TRY IT
Go to the line containing "nedostatky sa zistili" in the records below and retype from there through the final line, exactly.

Collected data:
━━━━━━━━━━━━━━━━━━━━
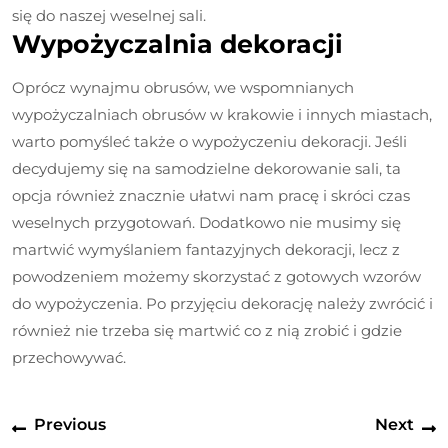
się do naszej weselnej sali.
Wypożyczalnia dekoracji
Oprócz wynajmu obrusów, we wspomnianych
wypożyczalniach obrusów w krakowie i innych miastach,
warto pomyśleć także o wypożyczeniu dekoracji. Jeśli
decydujemy się na samodzielne dekorowanie sali, ta
opcja również znacznie ułatwi nam pracę i skróci czas
weselnych przygotowań. Dodatkowo nie musimy się
martwić wymyślaniem fantazyjnych dekoracji, lecz z
powodzeniem możemy skorzystać z gotowych wzorów
do wypożyczenia. Po przyjęciu dekorację należy zwrócić i
również nie trzeba się martwić co z nią zrobić i gdzie
przechowywać.
Nawigacja
Previous
N
Previous
Next
wpisu
post:
p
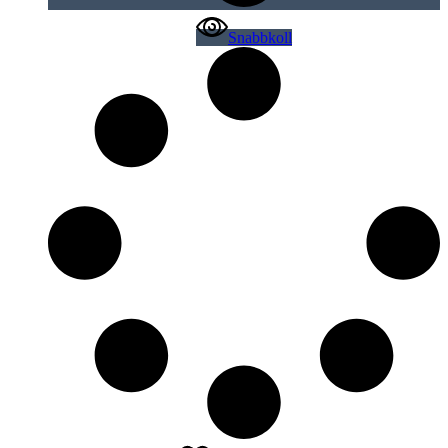
Snabbkoll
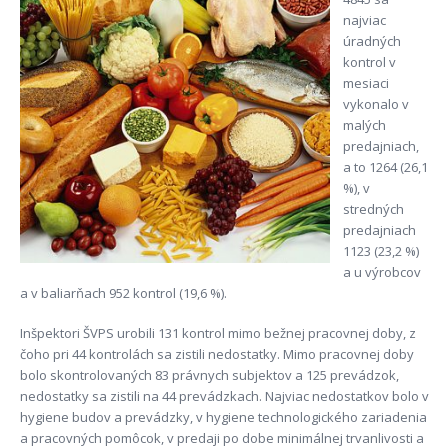
najviac
úradných
kontrol v
mesiaci
vykonalo v
malých
predajniach,
a to 1264 (26,1
%), v
stredných
predajniach
1123 (23,2 %)
a u výrobcov
a v baliarňach 952 kontrol (19,6 %).
Inšpektori ŠVPS urobili 131 kontrol mimo bežnej pracovnej doby, z
čoho pri 44 kontrolách sa zistili nedostatky. Mimo pracovnej doby
bolo skontrolovaných 83 právnych subjektov a 125 prevádzok,
nedostatky sa zistili na 44 prevádzkach. Najviac nedostatkov bolo v
hygiene budov a prevádzky, v hygiene technologického zariadenia
a pracovných pomôcok, v predaji po dobe minimálnej trvanlivosti a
━━━━━━━━━━━━━━━━━━━━
EXERCISE OUTPUT
nedostatky sa zistili na 44 prevádzkach. Najviac nedostatkov bolo v
hygiene budov a prevádzky, v hygiene technologického zariadenia
a pracovných pomôcok, v predaji po dobe minimálnej trvanlivosti a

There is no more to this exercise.